- WORK INSTRUCTION
Only the pictures are to be left out; set down the rest of the records exactly.

Saved data entries

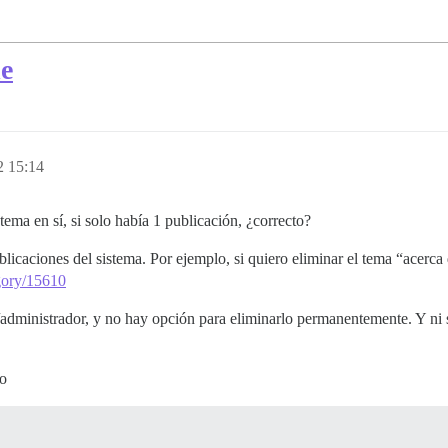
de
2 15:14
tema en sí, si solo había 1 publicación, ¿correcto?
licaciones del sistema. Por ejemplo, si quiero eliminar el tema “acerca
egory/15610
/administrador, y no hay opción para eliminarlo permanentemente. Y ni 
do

- WRITTEN SOLUTION
de
2 15:14
tema en sí, si solo había 1 publicación, ¿correcto?
licaciones del sistema. Por ejemplo, si quiero eliminar el tema “acerca
egory/15610
/administrador, y no hay opción para eliminarlo permanentemente. Y ni 
do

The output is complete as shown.